Supplied data.
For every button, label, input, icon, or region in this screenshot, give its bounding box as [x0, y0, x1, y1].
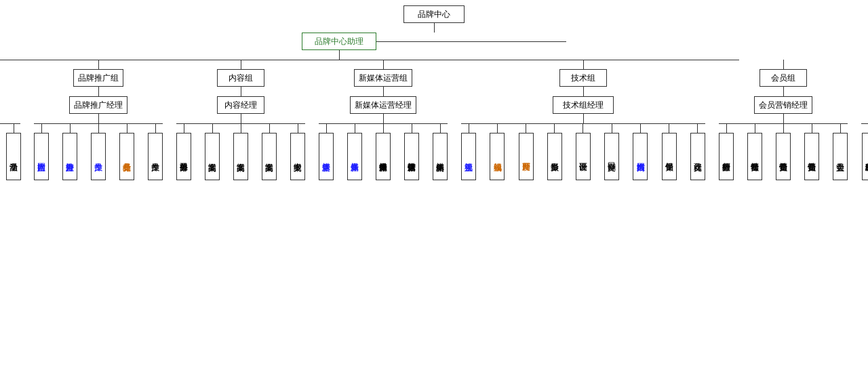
- leaf-促销专员: 促销专员: [662, 133, 677, 180]
- level1-node: 品牌中心助理: [302, 33, 376, 50]
- leaf-会员主管: 会员主管: [833, 133, 848, 180]
- leaf-中级文案: 中级文案: [290, 133, 305, 180]
- leaf-视频编辑: 视频编辑: [490, 133, 505, 180]
- root-line: [434, 23, 435, 33]
- leaf-会员营销专员2: 会员营销专员: [804, 133, 819, 180]
- group-box-内容组: 内容组: [217, 69, 264, 87]
- manager-内容经理: 内容经理: [217, 96, 264, 114]
- group-box-品牌推广组: 品牌推广组: [73, 69, 123, 87]
- leaf-新媒体美编: 新媒体美编: [433, 133, 448, 180]
- group-新媒体运营组: 新媒体运营组 新媒体运营经理 新媒体主管 新媒体专员: [312, 60, 454, 180]
- group-企划组: 企划组 企划经理 国内企划主管 海外企划主管: [0, 60, 27, 180]
- group-技术组: 技术组 技术组经理 视频主管 视频编辑: [454, 60, 712, 180]
- org-chart: 品牌中心 品牌中心助理 企划组 企划经理: [0, 0, 868, 186]
- manager-品牌推广经理: 品牌推广经理: [69, 96, 127, 114]
- group-box-技术组: 技术组: [559, 69, 607, 87]
- leaf-总经办秘书助理: 总经办秘书助理: [862, 133, 868, 180]
- leaf-平面设计: 平面设计: [576, 133, 591, 180]
- group-内容组: 内容组 内容经理 外部服务公司 高级文案: [170, 60, 312, 180]
- leaf-口文翻译: 口文翻译: [604, 133, 619, 180]
- leaf-高级文案1: 高级文案: [205, 133, 220, 180]
- leaf-推广专员2: 推广专员: [148, 133, 163, 180]
- leaf-外部服务公司: 外部服务公司: [176, 133, 191, 180]
- level1-down-line: [339, 50, 340, 60]
- group-品牌推广组: 品牌推广组 品牌推广经理 国内推广主管 海外推广主管: [27, 60, 170, 180]
- leaf-社群营销专员: 社群营销专员: [747, 133, 762, 180]
- group-box-新媒体运营组: 新媒体运营组: [354, 69, 412, 87]
- leaf-摄影专员: 摄影专员: [547, 133, 562, 180]
- leaf-推广专员1: 推广专员: [91, 133, 106, 180]
- leaf-高级文案3: 高级文案: [262, 133, 277, 180]
- leaf-网页开发师: 网页开发师: [519, 133, 534, 180]
- manager-会员营销经理: 会员营销经理: [754, 96, 812, 114]
- leaf-活动专员: 活动专员: [6, 133, 21, 180]
- leaf-高级网络推广: 高级网络推广: [633, 133, 648, 180]
- leaf-会员营销专员1: 会员营销专员: [776, 133, 791, 180]
- leaf-数据分析师: 数据分析师: [719, 133, 734, 180]
- leaf-新媒体微博专员: 新媒体微博专员: [376, 133, 391, 180]
- group-一带一路: 一带一路 一带一路主管 总经办秘书助理 政府公共事务: [854, 60, 868, 180]
- leaf-新媒体专员: 新媒体专员: [347, 133, 362, 180]
- leaf-海外推广主管: 海外推广主管: [62, 133, 77, 180]
- leaf-竞品分析专员: 竞品分析专员: [119, 133, 134, 180]
- leaf-新媒体主管: 新媒体主管: [319, 133, 334, 180]
- group-box-会员组: 会员组: [760, 69, 807, 87]
- manager-新媒体运营经理: 新媒体运营经理: [350, 96, 416, 114]
- leaf-新媒体微信运营: 新媒体微信运营: [404, 133, 419, 180]
- root-node: 品牌中心: [403, 5, 465, 23]
- leaf-高级文案2: 高级文案: [233, 133, 248, 180]
- group-会员组: 会员组 会员营销经理 数据分析师 社群营销专员: [712, 60, 854, 180]
- leaf-视频主管: 视频主管: [461, 133, 476, 180]
- manager-技术组经理: 技术组经理: [553, 96, 614, 114]
- leaf-国内推广主管: 国内推广主管: [34, 133, 49, 180]
- leaf-行政文员: 行政文员: [690, 133, 705, 180]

Task instructions.
From the data above, write out everything exactly except the pictures.

Written response.
For every button, label, input, icon, or region in this screenshot, give its bounding box as [x0, y0, x1, y1].
- leaf-促销专员: 促销专员: [662, 133, 677, 180]
- level1-node: 品牌中心助理: [302, 33, 376, 50]
- leaf-会员主管: 会员主管: [833, 133, 848, 180]
- leaf-中级文案: 中级文案: [290, 133, 305, 180]
- leaf-视频编辑: 视频编辑: [490, 133, 505, 180]
- root-line: [434, 23, 435, 33]
- leaf-会员营销专员2: 会员营销专员: [804, 133, 819, 180]
- group-box-内容组: 内容组: [217, 69, 264, 87]
- manager-内容经理: 内容经理: [217, 96, 264, 114]
- group-box-品牌推广组: 品牌推广组: [73, 69, 123, 87]
- leaf-新媒体美编: 新媒体美编: [433, 133, 448, 180]
- group-新媒体运营组: 新媒体运营组 新媒体运营经理 新媒体主管 新媒体专员: [312, 60, 454, 180]
- group-企划组: 企划组 企划经理 国内企划主管 海外企划主管: [0, 60, 27, 180]
- group-技术组: 技术组 技术组经理 视频主管 视频编辑: [454, 60, 712, 180]
- org-chart: 品牌中心 品牌中心助理 企划组 企划经理: [0, 0, 868, 186]
- manager-品牌推广经理: 品牌推广经理: [69, 96, 127, 114]
- group-box-技术组: 技术组: [559, 69, 607, 87]
- leaf-总经办秘书助理: 总经办秘书助理: [862, 133, 868, 180]
- leaf-平面设计: 平面设计: [576, 133, 591, 180]
- group-内容组: 内容组 内容经理 外部服务公司 高级文案: [170, 60, 312, 180]
- leaf-口文翻译: 口文翻译: [604, 133, 619, 180]
- leaf-高级文案1: 高级文案: [205, 133, 220, 180]
- leaf-推广专员2: 推广专员: [148, 133, 163, 180]
- leaf-外部服务公司: 外部服务公司: [176, 133, 191, 180]
- level1-down-line: [339, 50, 340, 60]
- group-品牌推广组: 品牌推广组 品牌推广经理 国内推广主管 海外推广主管: [27, 60, 170, 180]
- leaf-社群营销专员: 社群营销专员: [747, 133, 762, 180]
- group-box-新媒体运营组: 新媒体运营组: [354, 69, 412, 87]
- leaf-摄影专员: 摄影专员: [547, 133, 562, 180]
- leaf-推广专员1: 推广专员: [91, 133, 106, 180]
- leaf-高级文案3: 高级文案: [262, 133, 277, 180]
- leaf-网页开发师: 网页开发师: [519, 133, 534, 180]
- manager-会员营销经理: 会员营销经理: [754, 96, 812, 114]
- leaf-活动专员: 活动专员: [6, 133, 21, 180]
- leaf-高级网络推广: 高级网络推广: [633, 133, 648, 180]
- leaf-会员营销专员1: 会员营销专员: [776, 133, 791, 180]
- leaf-数据分析师: 数据分析师: [719, 133, 734, 180]
- leaf-新媒体微博专员: 新媒体微博专员: [376, 133, 391, 180]
- group-一带一路: 一带一路 一带一路主管 总经办秘书助理 政府公共事务: [854, 60, 868, 180]
- leaf-新媒体专员: 新媒体专员: [347, 133, 362, 180]
- leaf-海外推广主管: 海外推广主管: [62, 133, 77, 180]
- leaf-竞品分析专员: 竞品分析专员: [119, 133, 134, 180]
- leaf-新媒体主管: 新媒体主管: [319, 133, 334, 180]
- group-box-会员组: 会员组: [760, 69, 807, 87]
- manager-新媒体运营经理: 新媒体运营经理: [350, 96, 416, 114]
- leaf-新媒体微信运营: 新媒体微信运营: [404, 133, 419, 180]
- root-node: 品牌中心: [403, 5, 465, 23]
- leaf-高级文案2: 高级文案: [233, 133, 248, 180]
- group-会员组: 会员组 会员营销经理 数据分析师 社群营销专员: [712, 60, 854, 180]
- leaf-视频主管: 视频主管: [461, 133, 476, 180]
- manager-技术组经理: 技术组经理: [553, 96, 614, 114]
- leaf-国内推广主管: 国内推广主管: [34, 133, 49, 180]
- leaf-行政文员: 行政文员: [690, 133, 705, 180]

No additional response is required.